■ Aim of the task: Please copy exactly the line containing "Papnövelde utca Bölcsőde |" and every line after it, through the last line of the records below, leaving out all pictures.

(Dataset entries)
---+---
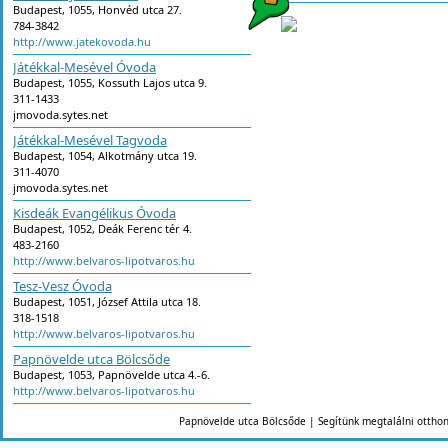
Budapest, 1055, Honvéd utca 27.
784-3842
http://www.jatekovoda.hu
Játékkal-Mesével Óvoda
Budapest, 1055, Kossuth Lajos utca 9.
311-1433
jmovoda.sytes.net
Játékkal-Mesével Tagvoda
Budapest, 1054, Alkotmány utca 19.
311-4070
jmovoda.sytes.net
Kisdeák Evangélikus Óvoda
Budapest, 1052, Deák Ferenc tér 4.
483-2160
http://www.belvaros-lipotvaros.hu
Tesz-Vesz Óvoda
Budapest, 1051, József Attila utca 18.
318-1518
http://www.belvaros-lipotvaros.hu
Papnövelde utca Bölcsőde
Budapest, 1053, Papnövelde utca 4.-6.
http://www.belvaros-lipotvaros.hu
Picurka Családi Napközi
Papnövelde utca Bölcsőde | Segítünk megtalálni ottho
Budapest, 1051, Hercegprímás utca 21.
06-20/266-6475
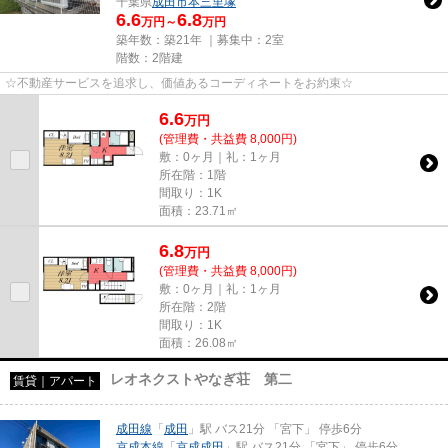
千葉県
成田市
本三里塚
6.6
6.8
万円～
万円
築年数：築21年 ｜募集中：
2室
階数：2階建
☆不動産サービスを追求し、価値あるコーディネートをお約束☆
6.6
万
円
(管理費・共益費 8,000円)
敷：0ヶ月｜礼：1ヶ月
所在階：1階
間取り：1K
面積：23.71㎡
6.8
万
円
(管理費・共益費 8,000円)
敷：0ヶ月｜礼：1ヶ月
所在階：2階
間取り：1K
面積：26.08㎡
レオネクストやなぎ荘 第二
賃貸｜アパート
成田線
「
成田
」駅 バス21分 「宮下」 停歩6分
京成本線
「
京成成田
」駅 バス21分 「宮下」 停歩6分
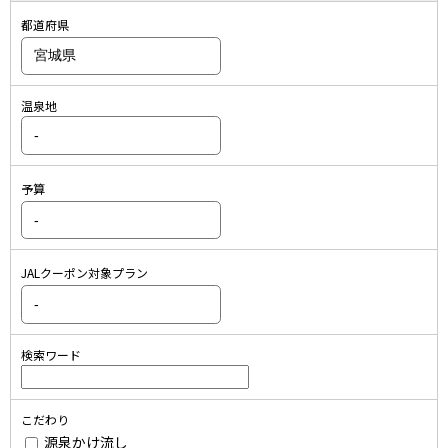
都道府県
温泉地
予算
JALクーポン対象プラン
検索ワード
こだわり
源泉かけ流し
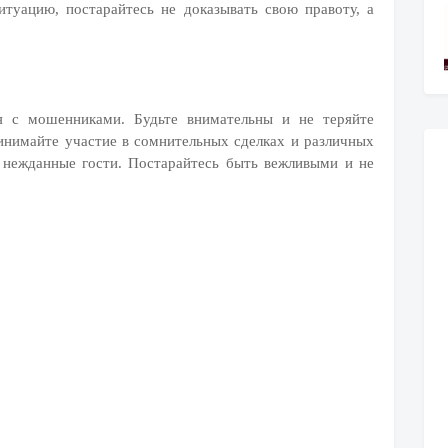
итуацию, постарайтесь не доказывать свою правоту, а
я с мошенниками. Будьте внимательны и не теряйте
ринимайте участие в сомнительных сделках и различных
 нежданные гости. Постарайтесь быть вежливыми и не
---+---
■ Written solution:
Papnövelde utca Bölcsőde | Segítünk megtalálni ottho
Budapest, 1051, Hercegprímás utca 21.
06-20/266-6475
千葉県
成田市
本三里塚
6.6
6.8
万円～
万円
築年数：築21年 ｜募集中：
2室
階数：2階建
☆不動産サービスを追求し、価値あるコーディネートをお約束☆
6.6
万
円
(管理費・共益費 8,000円)
敷：0ヶ月｜礼：1ヶ月
所在階：1階
間取り：1K
面積：23.71㎡
6.8
万
円
(管理費・共益費 8,000円)
敷：0ヶ月｜礼：1ヶ月
所在階：2階
間取り：1K
面積：26.08㎡
レオネクストやなぎ荘 第二
賃貸｜アパート
成田線
「
成田
」駅 バス21分 「宮下」 停歩6分
京成本線
「
京成成田
」駅 バス21分 「宮下」 停歩6分
都道府県
温泉地
予算
JALクーポン対象プラン
検索ワード
こだわり
源泉かけ流し
итуацию, постарайтесь не доказывать свою правоту, а
я с мошенниками. Будьте внимательны и не теряйте
ринимайте участие в сомнительных сделках и различных
 нежданные гости. Постарайтесь быть вежливыми и не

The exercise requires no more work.